Analyst is not a replacement for a well-curated BI dashboard — it is a complement to one. The decision boils down to question shape and traffic pattern.
The economic argument for Analyst is the displaced cost of bespoke ad-hoc work, not the cost of dashboards. Done well, it converts an analyst team's hours from "writing one-off SQL" into "writing semantic models and verified queries that the LLM serves at scale."
The information schema gives you names and types but no semantics — it can't tell the LLM that shipping_country means region, that net_revenue requires subtracting refunds, or that "this quarter" is calendar not fiscal. Without a semantic model the LLM hallucinates business definitions; with one, it composes verified building blocks. The model also acts as the access-control surface: anything not in the YAML is invisible to the LLM, which prevents it from selecting columns the calling user shouldn't even know exist.
Three places to look in order. First, the response payload — the generated SQL is right there, so eyeball whether the date predicate matches your definition of "last quarter". Second, the semantic model — check whether net_revenue is defined the way the business actually computes it, and whether custom_instructions pins calendar vs fiscal. Third, the verified queries — if a verified query exists for that question, the response will name it; if not, this is a candidate to promote into the verified store after fixing.

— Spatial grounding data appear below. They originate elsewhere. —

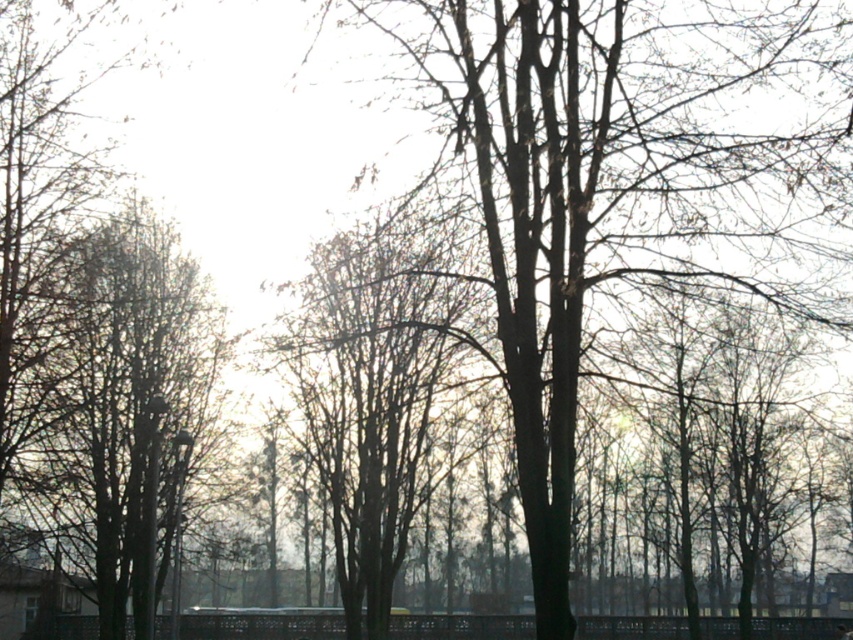 You are standing in the forest and see the smooth bark tree at center and the smooth brown tree at left. Which tree is positioned higher in the image?

The smooth bark tree at center is located above the smooth brown tree at left, so it is positioned higher in the image. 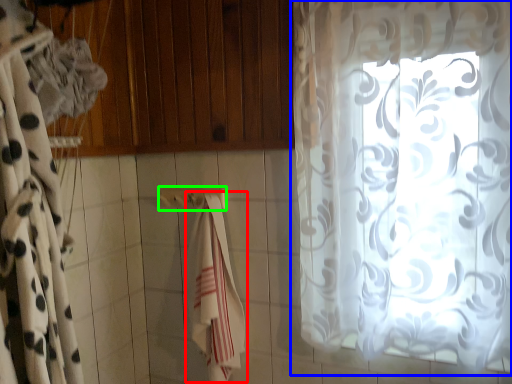 Question: Which is nearer to the beach towel (highlighted by a red box)? curtain (highlighted by a blue box) or towel bar (highlighted by a green box).

Choices:
 (A) curtain
 (B) towel bar

Answer: (B) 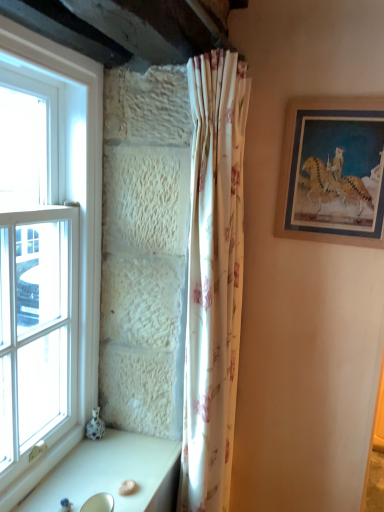 Question: Considering the relative sizes of white floral fabric curtain at center and white glossy table at lower left in the image provided, is white floral fabric curtain at center bigger than white glossy table at lower left?

Choices:
 (A) no
 (B) yes

Answer: (B)

Question: Can you confirm if white floral fabric curtain at center is positioned to the right of white glossy table at lower left?

Choices:
 (A) no
 (B) yes

Answer: (B)

Question: Is the position of white floral fabric curtain at center less distant than that of white glossy table at lower left?

Choices:
 (A) no
 (B) yes

Answer: (A)

Question: Does white floral fabric curtain at center touch white glossy table at lower left?

Choices:
 (A) no
 (B) yes

Answer: (A)

Question: Is white glossy table at lower left a part of white floral fabric curtain at center?

Choices:
 (A) no
 (B) yes

Answer: (A)

Question: In the image, is white glossy sink at lower left positioned in front of or behind white glossy table at lower left?

Choices:
 (A) behind
 (B) front

Answer: (B)

Question: Is point (61, 505) positioned closer to the camera than point (72, 487)?

Choices:
 (A) closer
 (B) farther

Answer: (A)

Question: Is white glossy sink at lower left spatially inside white glossy table at lower left, or outside of it?

Choices:
 (A) outside
 (B) inside

Answer: (A)

Question: From the image's perspective, is white glossy sink at lower left positioned above or below white glossy table at lower left?

Choices:
 (A) below
 (B) above

Answer: (B)

Question: Considering the positions of white glossy table at lower left and white glossy sink at lower left in the image, is white glossy table at lower left bigger or smaller than white glossy sink at lower left?

Choices:
 (A) big
 (B) small

Answer: (A)

Question: Which is correct: white glossy table at lower left is inside white glossy sink at lower left, or outside of it?

Choices:
 (A) outside
 (B) inside

Answer: (A)

Question: Considering the positions of white glossy table at lower left and white glossy sink at lower left in the image, is white glossy table at lower left wider or thinner than white glossy sink at lower left?

Choices:
 (A) thin
 (B) wide

Answer: (B)

Question: Is point (41, 505) positioned closer to the camera than point (99, 500)?

Choices:
 (A) closer
 (B) farther

Answer: (A)

Question: Looking at their shapes, would you say white glass window at left is wider or thinner than white floral fabric curtain at center?

Choices:
 (A) wide
 (B) thin

Answer: (B)

Question: Considering the positions of point (77, 392) and point (238, 106), is point (77, 392) closer or farther from the camera than point (238, 106)?

Choices:
 (A) closer
 (B) farther

Answer: (B) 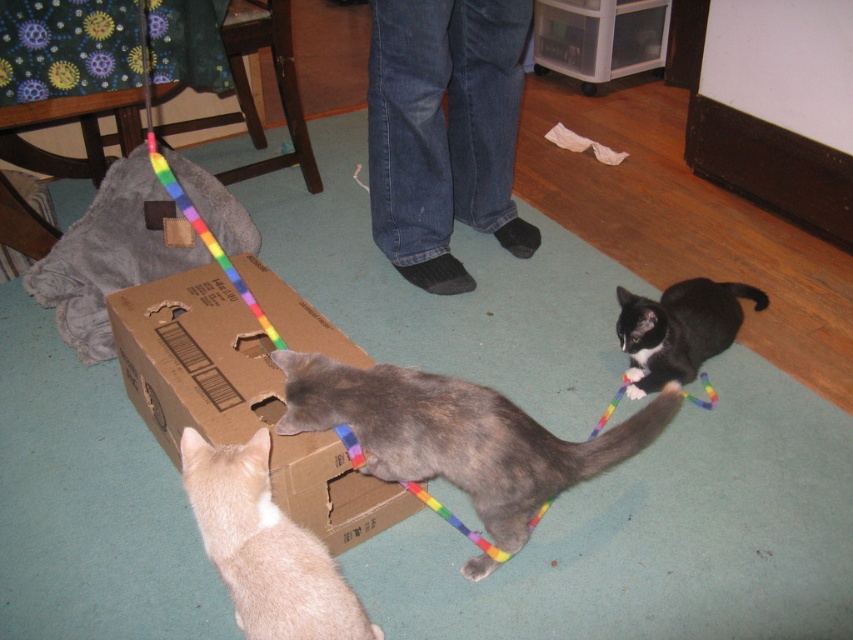 You are a cat owner who wants to place a 3.5 feet long cat tunnel in the room. The tunnel needs to be placed 3 feet away from the brown cardboard box at center. Is there enough space to do so without overlapping the box?

The brown cardboard box at center is 4.14 feet from the camera. Since the tunnel needs to be placed 3 feet away from the box, the total distance from the camera would be 4.14 feet minus 3 feet, which equals 1.14 feet. This means there is sufficient space between the camera and the box to place the tunnel without overlapping the box.

You are a small toy mouse that wants to hide inside the brown cardboard box at center. However, you need to avoid the black glossy cat at lower right. Is the box tall enough to hide you from the cat?

The brown cardboard box at center is much taller than the black glossy cat at lower right, so the box is tall enough to hide you from the cat.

Analyst generates SQL but does not run it under a privileged service identity — it runs under the calling user's role via the Snowflake Python connector or REST endpoint. So row access policies and dynamic masking policies on the underlying tables apply unchanged. If user A can only see EMEA rows and user B can see global, the same Analyst question returns different result sets without any extra plumbing in your app.

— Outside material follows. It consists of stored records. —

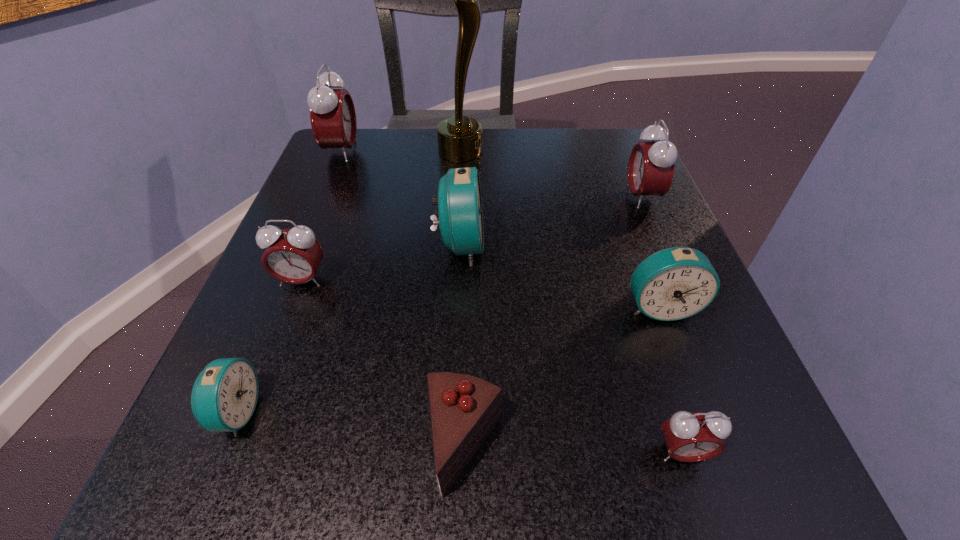 At what (x,y) coordinates should I click in order to perform the action: click on free point between the third nearest pink alarm clock and the nearest blue alarm clock. Please return your answer as a coordinate pair (x, y). The width and height of the screenshot is (960, 540). Looking at the image, I should click on (439, 305).

You are a GUI agent. You are given a task and a screenshot of the screen. Output one action in this format:
    pyautogui.click(x=<x>, y=<y>)
    Task: Click on the vacant space in between the chocolate cake and the leftmost blue alarm clock
    The height and width of the screenshot is (540, 960).
    Given the screenshot: What is the action you would take?
    pyautogui.click(x=350, y=429)

Identify the location of vacant point located between the award and the farthest pink alarm clock. (401, 151).

The width and height of the screenshot is (960, 540). What are the coordinates of `vacant point located between the farthest alarm clock and the chocolate cake` in the screenshot? It's located at (403, 298).

The width and height of the screenshot is (960, 540). What are the coordinates of `free point between the second farthest alarm clock and the nearest pink alarm clock` in the screenshot? It's located at (661, 325).

Where is `free space between the second smallest pink alarm clock and the tallest object`? Image resolution: width=960 pixels, height=540 pixels. free space between the second smallest pink alarm clock and the tallest object is located at coordinates (381, 215).

Locate an element on the screen. This screenshot has width=960, height=540. vacant space that's between the fourth alarm clock from right to left and the smallest blue alarm clock is located at coordinates (348, 329).

You are a GUI agent. You are given a task and a screenshot of the screen. Output one action in this format:
    pyautogui.click(x=<x>, y=<y>)
    Task: Click on the object that ranks as the fourth closest to the chocolate cake
    
    Given the screenshot: What is the action you would take?
    coord(675,283)

Choose which object is the nearest neighbor to the chocolate cake. Please provide its 2D coordinates. Your answer should be formatted as a tuple, i.e. [(x, y)], where the tuple contains the x and y coordinates of a point satisfying the conditions above.

[(689, 437)]

Image resolution: width=960 pixels, height=540 pixels. I want to click on alarm clock that is the second closest to the chocolate cake, so click(224, 396). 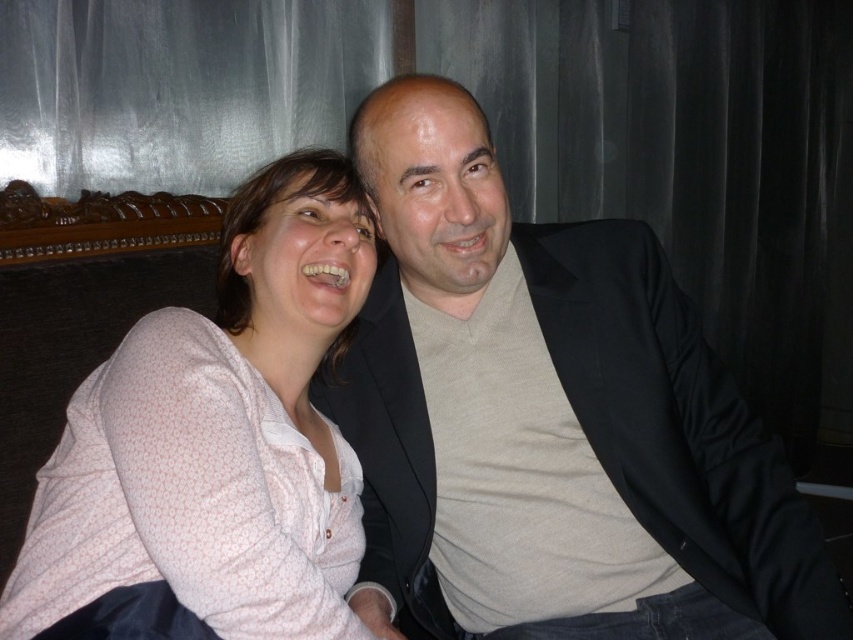 You are designing a new clothing line and need to know the relative sizes of the items in the image. Which object is wider, the matte black suit at center or the white dotted shirt at upper left?

The matte black suit at center is wider than the white dotted shirt at upper left according to the description.

You are a photographer setting up for a group photo. You notice the matte black suit at center and the white dotted shirt at upper left in the scene. Based on their positions, which clothing item is positioned to the right side of the other?

The matte black suit at center is to the right of the white dotted shirt at upper left.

Whenever a question is asked more than a handful of times and the canonical SQL is non-obvious. Rolling 28-day metrics, cohort retention, attribution joins, anything with a tricky window function — these are the queries you don't want the LLM re-deriving on every request. The operational pattern is to log accepted Analyst answers, surface the most frequent questions weekly, and have an analyst promote them. Over time the long tail shrinks and the LLM increasingly serves verified SQL with high confidence.
Pass the full conversation history on each request — the prior user turns and the prior analyst message blocks — in the messages array. Analyst is stateless server-side, so the client owns the history. The LLM uses the prior turn's SQL and the semantic model to resolve the new turn against the same context, which is what makes "break it down by country" or "exclude refunded orders" work without re-stating the whole question.

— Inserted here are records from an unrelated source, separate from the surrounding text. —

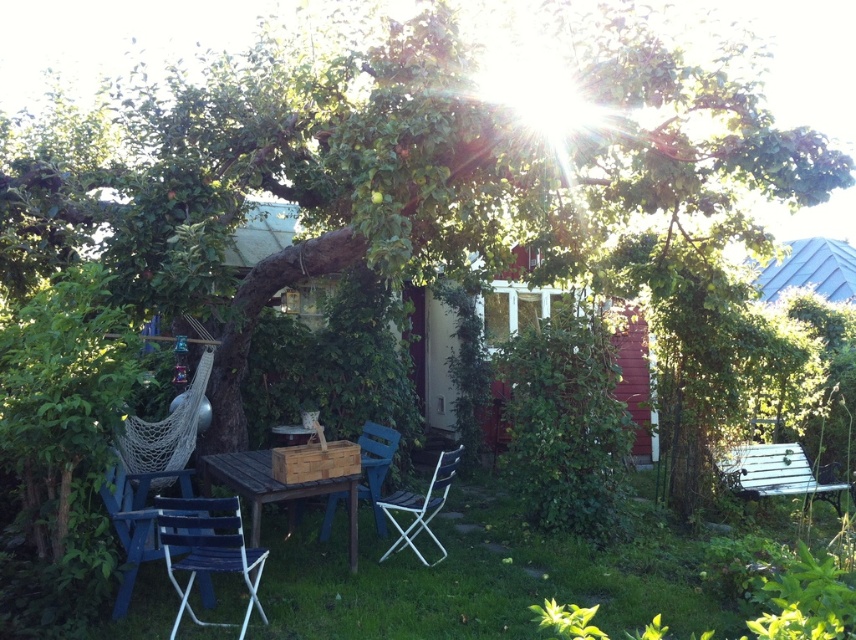 Who is taller, wooden table at center or metallic silver chair at lower center?

With more height is wooden table at center.

Who is more forward, [204,483] or [459,454]?

Point [459,454] is in front.

At what (x,y) coordinates should I click in order to perform the action: click on wooden table at center. Please return your answer as a coordinate pair (x, y). Looking at the image, I should click on (275, 490).

Does blue corrugated metal hut at upper right appear under blue wood chair at center?

No, blue corrugated metal hut at upper right is not below blue wood chair at center.

Which is more to the right, blue corrugated metal hut at upper right or blue wood chair at center?

Positioned to the right is blue corrugated metal hut at upper right.

Image resolution: width=856 pixels, height=640 pixels. I want to click on blue corrugated metal hut at upper right, so click(x=811, y=269).

Is wooden hut at center smaller than blue corrugated metal hut at upper right?

Yes.

Between wooden hut at center and blue corrugated metal hut at upper right, which one has less height?

With less height is blue corrugated metal hut at upper right.

Find the location of a particular element. wooden hut at center is located at coordinates [x=432, y=358]. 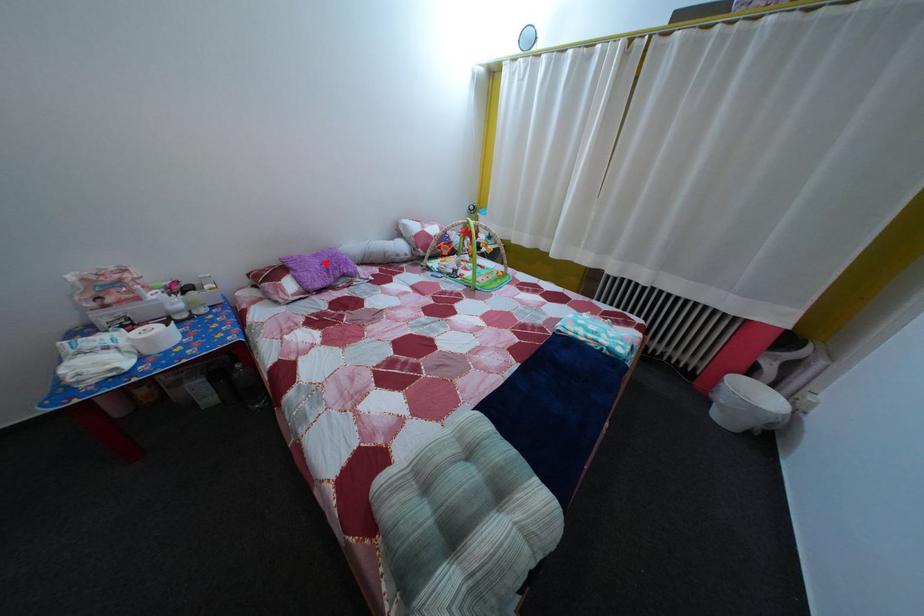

Anything that requires arithmetic outside SQL — Monte Carlo simulations, statistical tests, time-series forecasts. Anything that needs joins to data not modeled in the semantic file. And anything where the cost of a wrong answer is catastrophic (regulatory filings, payroll). Analyst is excellent for exploratory analytics and for displacing the long tail of "can you pull a quick number" requests; it should be paired with a human review step for high-stakes outputs.